### PROBLEM TO SOLVE
Please restate each line of the data that follows word for word, skipping any image.

### Transcribed page contents
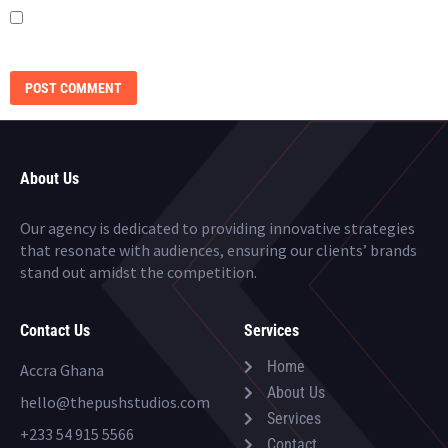
SAVE MY NAME, EMAIL, AND WEBSITE IN THIS BROWSER FOR THE NEXT
TIME I COMMENT.
About Us
Our agency is dedicated to providing innovative strategies
that resonate with audiences, ensuring our clients’ brands
stand out amidst the competition.
Contact Us
Services
Home
Accra Ghana
About Us
hello@thepushstudios.com
Services
+233 54 915 5566
Contact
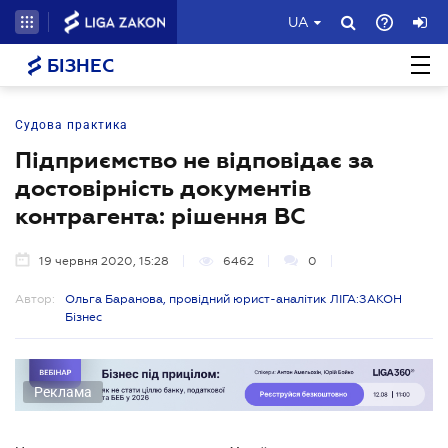
UA
БІЗНЕС
Судова практика
Підприємство не відповідає за
достовірність документів
контрагента: рішення ВС
19 червня 2020, 15:28
6462
0
Автор:
Ольга Баранова, провідний юрист-аналітик ЛІГА:ЗАКОН
Бізнес
Реклама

### ANSWER AREA
SAVE MY NAME, EMAIL, AND WEBSITE IN THIS BROWSER FOR THE NEXT
TIME I COMMENT.
About Us
Our agency is dedicated to providing innovative strategies
that resonate with audiences, ensuring our clients’ brands
stand out amidst the competition.
Contact Us
Services
Home
Accra Ghana
About Us
hello@thepushstudios.com
Services
+233 54 915 5566
Contact
UA
БІЗНЕС
Судова практика
Підприємство не відповідає за
достовірність документів
контрагента: рішення ВС
19 червня 2020, 15:28
6462
0
Автор:
Ольга Баранова, провідний юрист-аналітик ЛІГА:ЗАКОН
Бізнес
Реклама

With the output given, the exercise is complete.